- RECORD SET -
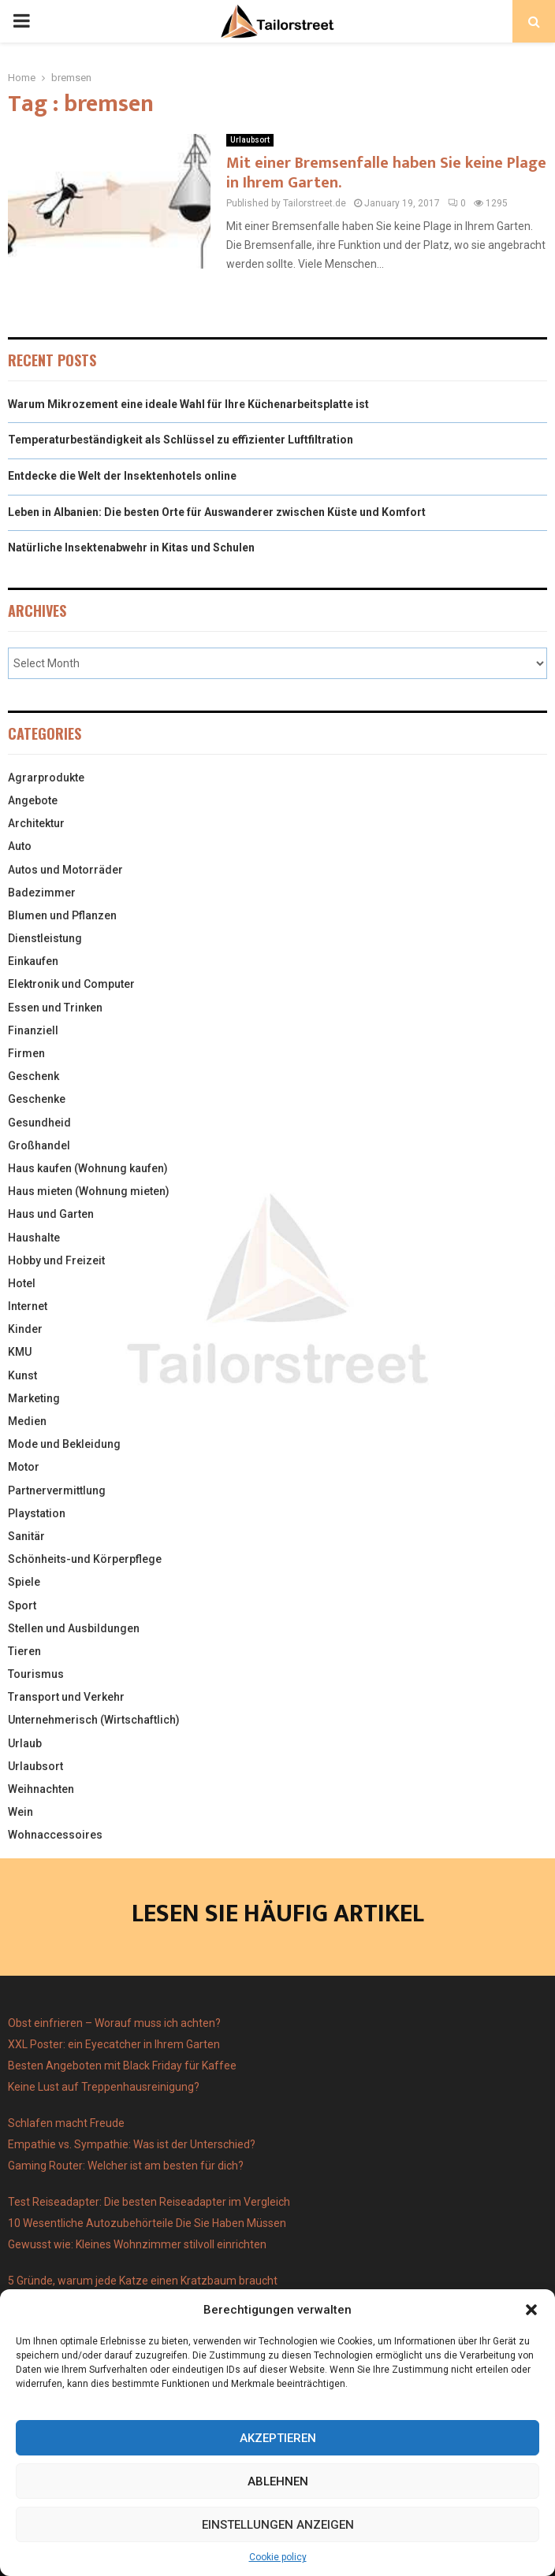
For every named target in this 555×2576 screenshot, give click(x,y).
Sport (22, 1605)
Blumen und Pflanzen (62, 915)
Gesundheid (39, 1122)
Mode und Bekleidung (64, 1444)
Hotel (21, 1283)
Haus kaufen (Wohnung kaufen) (88, 1168)
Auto (20, 846)
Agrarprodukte (46, 777)
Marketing (34, 1398)
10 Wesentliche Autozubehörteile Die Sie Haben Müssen (147, 2223)
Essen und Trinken (55, 1007)
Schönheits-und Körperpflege (85, 1559)
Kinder (25, 1329)
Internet (27, 1306)
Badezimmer (42, 892)
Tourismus (36, 1674)
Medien (27, 1421)
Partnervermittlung (57, 1490)
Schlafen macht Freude (66, 2123)
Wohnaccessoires (55, 1834)
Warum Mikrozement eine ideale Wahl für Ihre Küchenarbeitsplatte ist (188, 404)
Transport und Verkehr (66, 1697)
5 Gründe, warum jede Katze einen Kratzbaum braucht (143, 2280)
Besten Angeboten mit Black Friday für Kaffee (122, 2065)
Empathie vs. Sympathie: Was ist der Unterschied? (131, 2144)
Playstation (36, 1513)
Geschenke (36, 1099)
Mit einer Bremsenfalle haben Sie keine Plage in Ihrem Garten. (386, 173)
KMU (20, 1352)
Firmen (26, 1053)
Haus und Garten (51, 1214)
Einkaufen (33, 961)
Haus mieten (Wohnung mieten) (88, 1191)
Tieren (24, 1651)
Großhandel (39, 1145)
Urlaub (25, 1743)
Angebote (33, 800)
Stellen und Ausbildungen (74, 1628)
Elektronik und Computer (71, 984)
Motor (23, 1467)
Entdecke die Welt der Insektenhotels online (122, 476)
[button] (531, 2310)
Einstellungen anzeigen (278, 2525)
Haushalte (34, 1237)
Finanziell (33, 1030)
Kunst (22, 1375)
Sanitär (26, 1536)
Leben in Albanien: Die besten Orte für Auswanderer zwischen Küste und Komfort (217, 512)
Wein (20, 1812)
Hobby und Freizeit (56, 1260)
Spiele (24, 1582)
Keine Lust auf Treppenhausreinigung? (103, 2086)
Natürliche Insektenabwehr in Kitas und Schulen (131, 547)
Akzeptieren (278, 2438)
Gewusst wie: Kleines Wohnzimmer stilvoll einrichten (137, 2244)
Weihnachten (41, 1789)
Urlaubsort (250, 139)
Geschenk (33, 1076)
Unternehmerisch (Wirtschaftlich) (94, 1719)
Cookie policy (278, 2557)
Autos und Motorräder (65, 869)
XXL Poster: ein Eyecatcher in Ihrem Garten (114, 2044)
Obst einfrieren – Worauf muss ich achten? (114, 2023)
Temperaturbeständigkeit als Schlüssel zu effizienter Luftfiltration (180, 439)
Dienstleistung (45, 938)
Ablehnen (278, 2481)
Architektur (36, 823)
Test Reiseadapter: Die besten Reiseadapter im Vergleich (149, 2202)
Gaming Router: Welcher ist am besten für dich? (126, 2165)
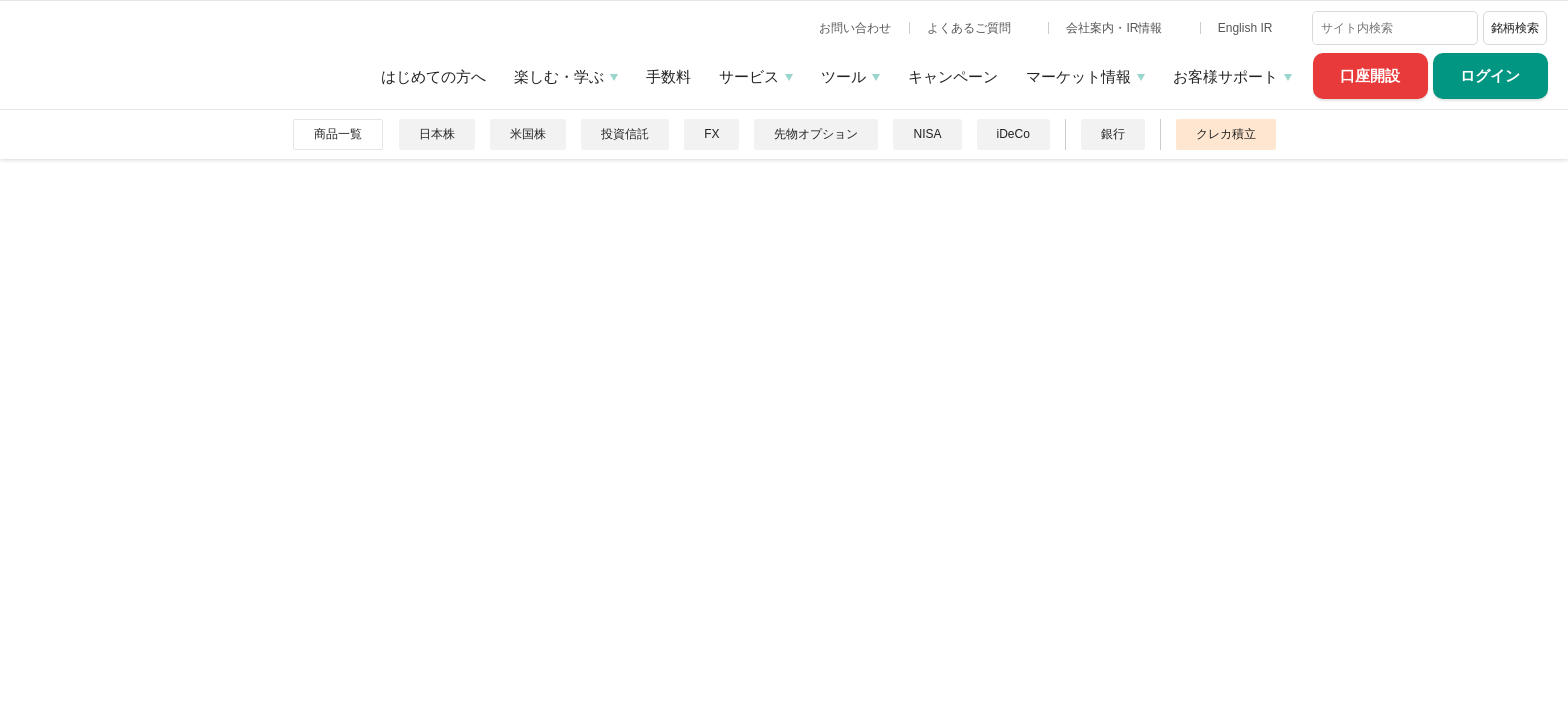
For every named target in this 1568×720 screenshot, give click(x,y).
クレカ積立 (1226, 134)
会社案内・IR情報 (1115, 28)
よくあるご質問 (970, 28)
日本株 (437, 134)
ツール (843, 76)
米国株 (528, 134)
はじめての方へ (433, 76)
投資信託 (625, 134)
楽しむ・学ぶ (559, 76)
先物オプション (816, 134)
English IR (1247, 28)
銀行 (1113, 134)
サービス (749, 76)
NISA (927, 134)
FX (711, 134)
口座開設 (1370, 75)
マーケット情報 (1078, 76)
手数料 (668, 76)
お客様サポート (1225, 76)
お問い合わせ (855, 28)
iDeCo (1013, 134)
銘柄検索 (1515, 28)
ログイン (1490, 75)
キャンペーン (953, 76)
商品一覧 (338, 134)
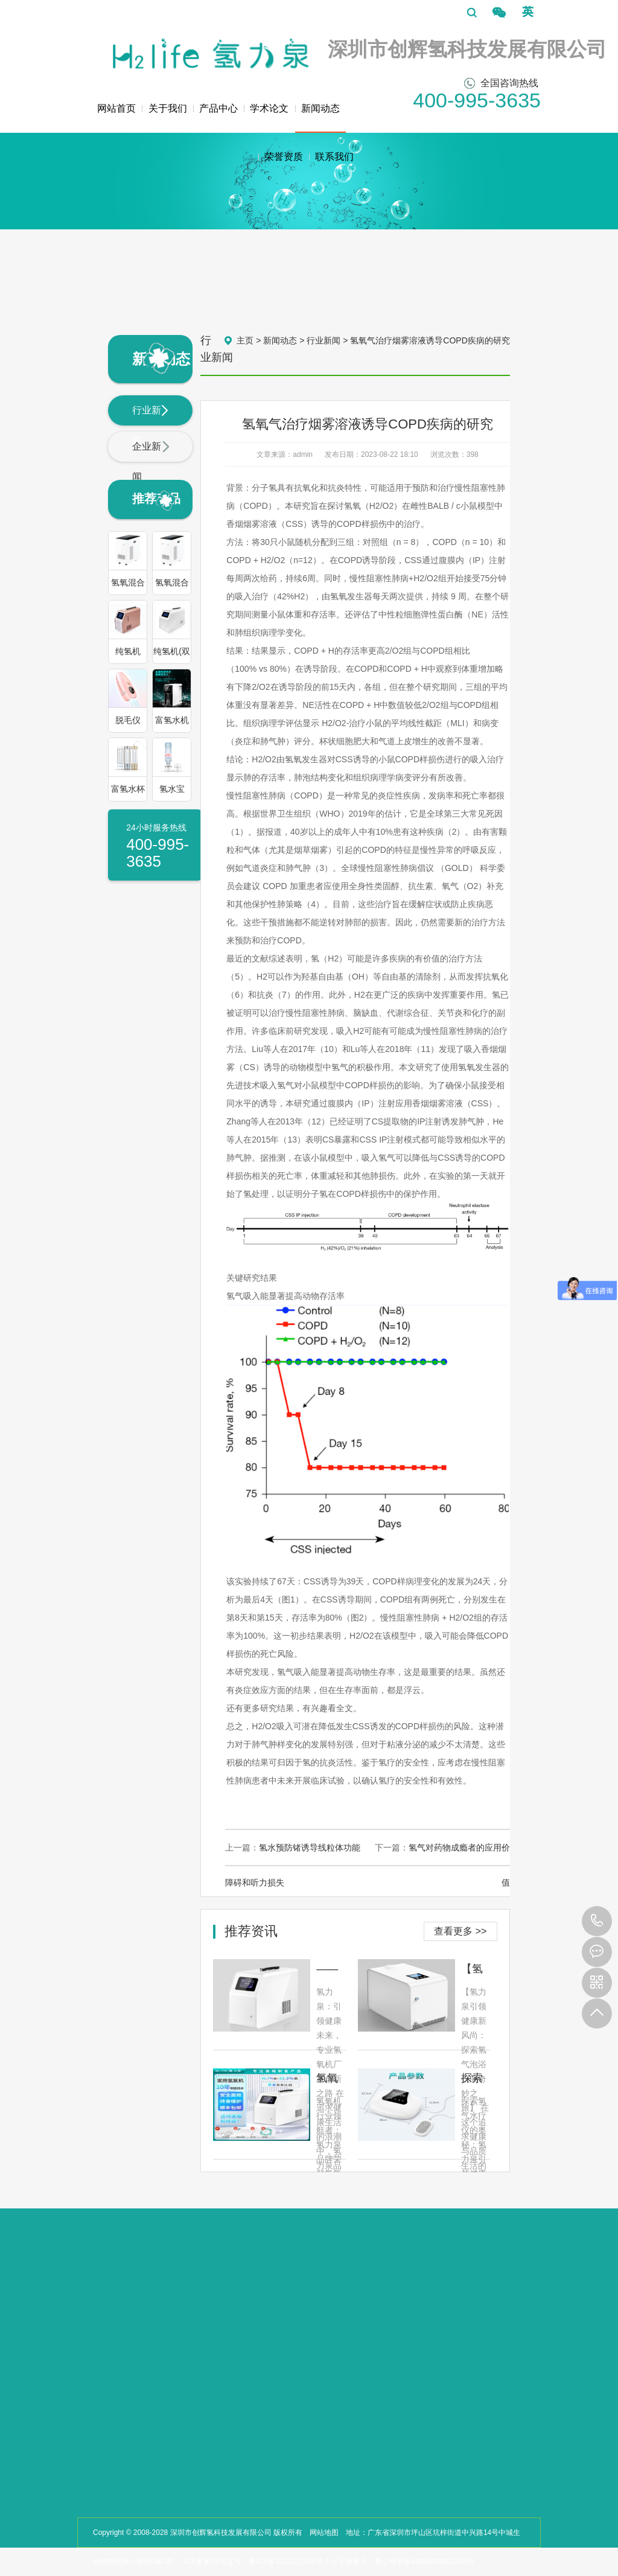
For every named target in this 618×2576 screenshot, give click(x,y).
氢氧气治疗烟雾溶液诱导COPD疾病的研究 (429, 340)
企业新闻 (151, 461)
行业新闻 (151, 425)
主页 (245, 340)
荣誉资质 (283, 156)
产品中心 (218, 108)
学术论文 (269, 108)
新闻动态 (320, 118)
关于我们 (167, 108)
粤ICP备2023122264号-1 (289, 2561)
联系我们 (334, 156)
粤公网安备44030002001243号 (424, 2561)
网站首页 (116, 108)
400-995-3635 (597, 1921)
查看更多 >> (460, 1931)
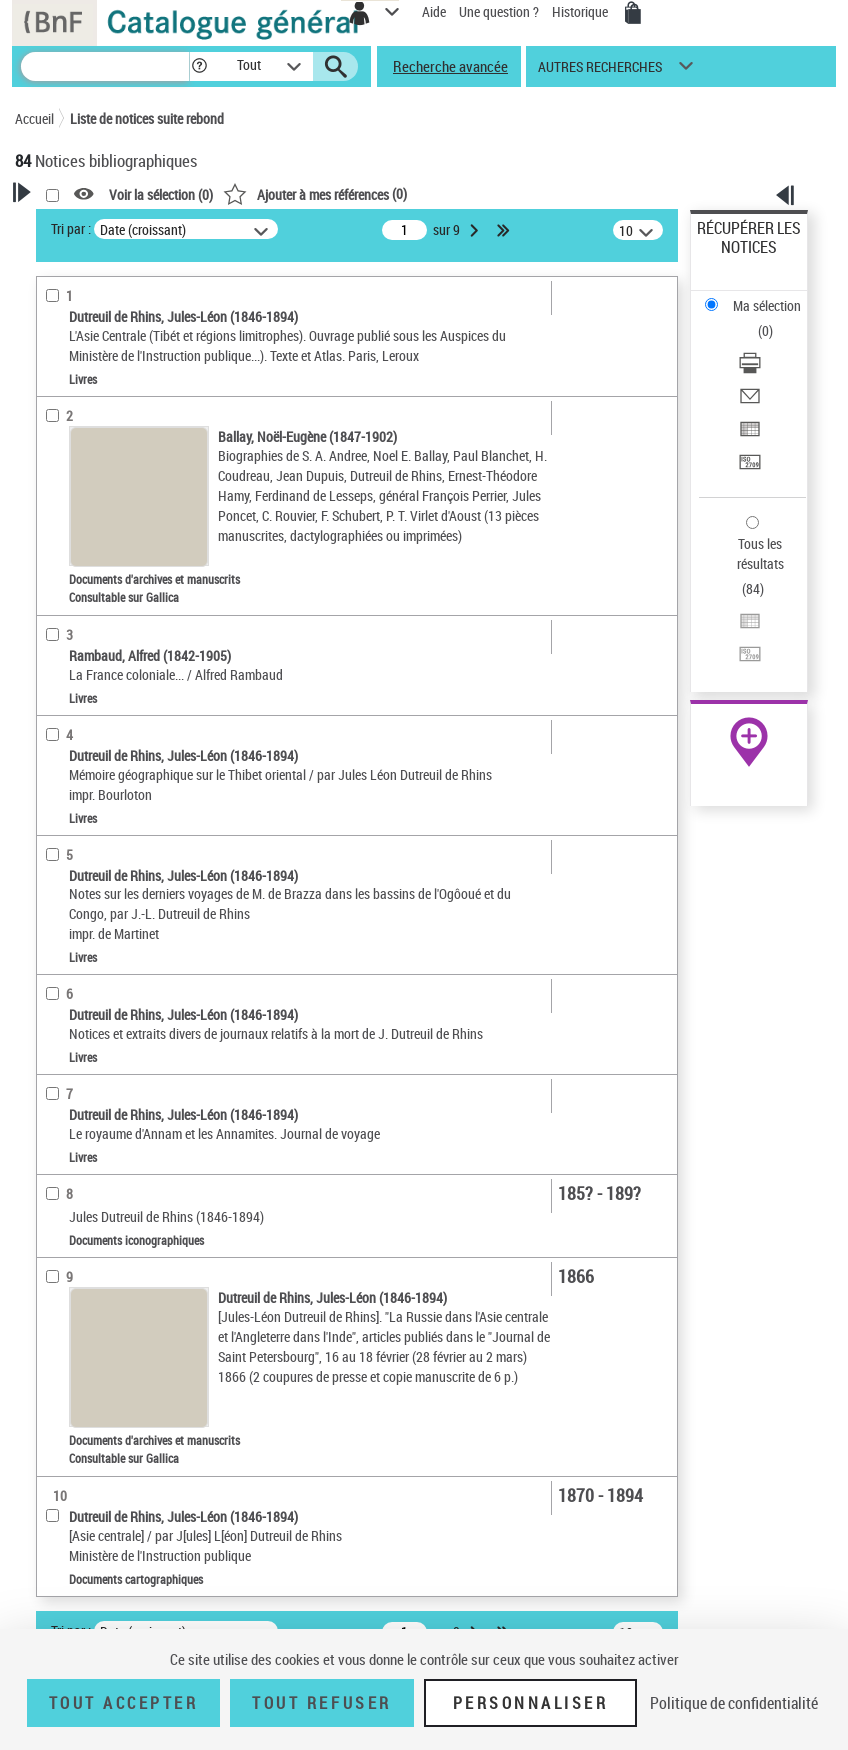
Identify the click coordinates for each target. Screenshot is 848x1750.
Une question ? (499, 11)
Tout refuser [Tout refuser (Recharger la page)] (321, 1703)
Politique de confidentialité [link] (734, 1703)
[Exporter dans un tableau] (750, 435)
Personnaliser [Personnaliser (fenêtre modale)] (531, 1703)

- TASK REQUIREMENTS -
While skipping the pictures, transcribe the data above from the line showing "ログイン (1490, 75)" through the line showing "粤ICP备2023122264号-1 (289, 2561)", exactly and with both ends.

- EXPECTED ANSWER -
ログイン (1490, 75)
キャンペーン (953, 76)
商品一覧 (338, 134)
For every named target in this 618×2576 screenshot, give click(x,y).
氢氧气治疗烟雾溶液诱导COPD疾病的研究 (429, 340)
企业新闻 (151, 461)
行业新闻 (151, 425)
主页 (245, 340)
荣誉资质 (283, 156)
产品中心 (218, 108)
学术论文 (269, 108)
新闻动态 (320, 118)
关于我们 (167, 108)
粤ICP备2023122264号-1 (289, 2561)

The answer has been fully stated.